Can a Native English Speaker Ever Truly Learn Mandarin Chinese?

Mispronouncing ‘wonton soup and dry noodles’ can easily send the message that you want rectum soup and intercourse noodles for lunch.

It makes perfect sense and is based on well established understanding of sensory perception development.

To give a very basic example - it underlies why it is important to identify hearing impairment early on. The brain has critical and sensitive periods for development. If input attached to salience is not provided early on then the brain to significant degrees loses its chance.

Between languages it is indeed well established as true also. The infamous “l” “r” bit with Japanese and English is real based on early experience shaping the brain’s wiring:
https://www.sciencedirect.com/science/article/abs/pii/0028393271900273

That said I do NOT think such is the case for tones in Mandarin:

https://asa.scitation.org/doi/10.1121/1.4971765

I mean come on. Read the second half of what Jim said.

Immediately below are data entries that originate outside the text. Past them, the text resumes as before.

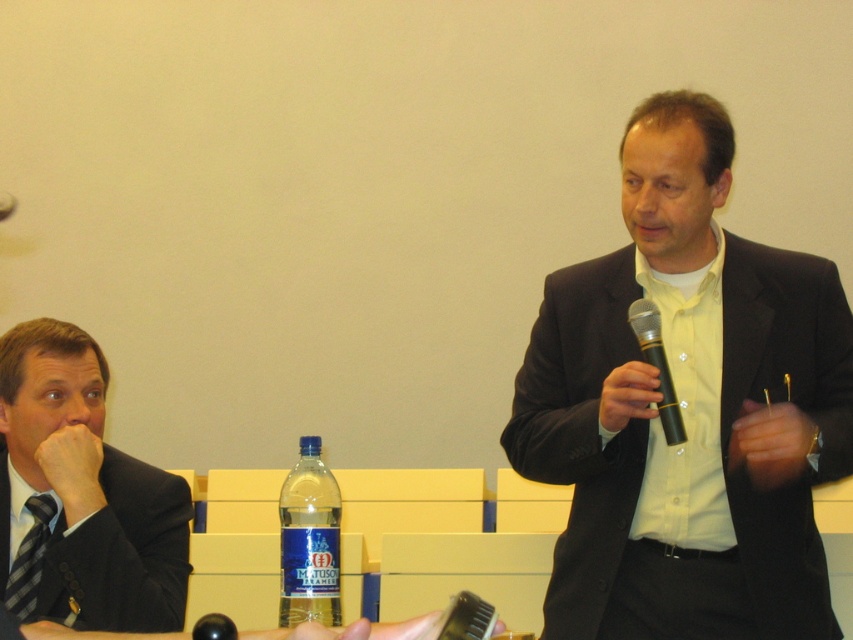 Question: Does matte black suit at right appear over black matte microphone at center?

Choices:
 (A) yes
 (B) no

Answer: (A)

Question: Which is farther from the black textured suit at left?

Choices:
 (A) blue plastic bottle at center
 (B) matte black suit at right
 (C) black matte microphone at center

Answer: (C)

Question: Is matte black suit at right thinner than black matte microphone at center?

Choices:
 (A) no
 (B) yes

Answer: (A)

Question: Which object is positioned farthest from the blue plastic bottle at center?

Choices:
 (A) black textured suit at left
 (B) black matte microphone at center

Answer: (B)

Question: Considering the real-world distances, which object is farthest from the black textured suit at left?

Choices:
 (A) matte black suit at right
 (B) blue plastic bottle at center
 (C) black matte microphone at center

Answer: (C)

Question: From the image, what is the correct spatial relationship of matte black suit at right in relation to black matte microphone at center?

Choices:
 (A) above
 (B) below

Answer: (A)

I read it and while Manadarin may not be more unique than every language is, the bigger point is valid The incredulity expressed regarding how those raised in different languages literally do not have the wiring to perceive some other language sound distinctions, calling the question “odd” was misplaced.

The specific question about a critical period for learning tonality in Mandarin has been seriously discussed academically. The current consensus has apparently become that unlike some other language specific sounds it is NOT the case, but it was not obviously so.

It was a reasonable question and those who have not appreciated that being raised during childhood in a specific spoken language environment literally impacts how you hear and distinguish language sounds in a lasting manner may find the facts interesting.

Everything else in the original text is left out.